New polymers explore their application in gene therapy

(Nanowerk News) Speaking of materials is now talking about polymers. Many of the objects that surround us today would not exist, at least not as we know, without this type of macromolecules, which are the key players in numerous biological processes. For instance, the DNA instruction book of life is one of the most famous biopolymers.
The structure of polymeric materials is composed of repeating units that store information encoded on its chemical composition. This particular feature allows the application of polymers as models to mimic, or even influence, different biological processes.
With this in mind, a team of scientists led by the CiQUS researcher and ERC granted, Javier Montenegro, in collaboration with Dr. Fernandez-Trillo (University of Birmingham) has now described the modification of a polymer library for the activation of its membrane transport capabilities. This particular polymer is used to transport nucleotides across the cell membrane. The new protocol allows the in situ activation of the polymer through dynamic chemical reactions under physiological conditions (i.e. in the presence of water) and without any purification or isolation steps.
Using this methodology, the researchers have activated polymers for the transport of DNA through lipid bilayers. This protocol allowed a very quick and straightforward screening of different activated polymers, allowing the identification of new candidates for the delivery of small interfering RNA (siRNA).

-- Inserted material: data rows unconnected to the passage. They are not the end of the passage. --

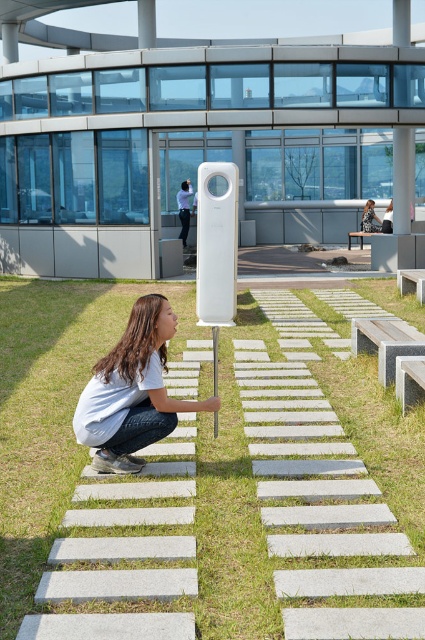 Question: From the image, what is the correct spatial relationship of granite bench at lower right in relation to matte white phone at center?

Choices:
 (A) right
 (B) left

Answer: (B)

Question: Does green grass at center appear over matte white phone at center?

Choices:
 (A) yes
 (B) no

Answer: (B)

Question: Which point is farther to the camera?

Choices:
 (A) tap(149, 420)
 (B) tap(371, 228)
 (C) tap(397, 220)

Answer: (B)

Question: Among these objects, which one is farthest from the camera?

Choices:
 (A) white glossy pillar at upper center
 (B) granite bench at lower right

Answer: (A)

Question: Can you confirm if gray concrete bench at center is smaller than white wooden bench at center?

Choices:
 (A) yes
 (B) no

Answer: (B)

Question: Which of the following is the farthest from the observer?

Choices:
 (A) matte white phone at center
 (B) white glossy pillar at upper center
 (C) gray concrete bench at center

Answer: (A)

In Situ Functionalized Polymers for siRNA Deliver
These results of the work featured on the cover picture of the journal Angewandte Chemie ("In Situ Functionalized Polymers for siRNA Delivery") hat highlights that this new synthetic protocol as a novel protocol with potential applications in 'gene therapy'. In this case by interfering with DNA transcription and knocking-down the synthesis of a selected protein. Furthermore, the developed polymers showed no toxicity in human HeLa cells, allowing the potential application of this technology in the field of massive screening of bioactive polymers in gene therapy as well as in other areas of biological interest, such as development of antimicrobial polymers.
Technical note
Researchers reported a new method for screening the biological activity of functional polymers across a consistent degree of polymerization and in situ, that is, under aqueous conditions and without purification/isolation of candidate polymers. The chemical functionality of a poly(acryloyl hydrazide) scaffold was activated under aqueous conditions using readily available aldehydes to obtain amphiphilic polymers. The transport activity of the resulting polymers can be evaluated in situ using model membranes and living cells without the need for tedious isolation and purification steps.
This technology allowed the rapid identification of a supramolecular polymeric vector with excellent efficiency and reproducibility for the delivery of siRNA into human cells (HeLa-EGFP). The reported method constitutes a blueprint for the high-throughput screening and future discovery of new polymeric functional materials with important biological applications.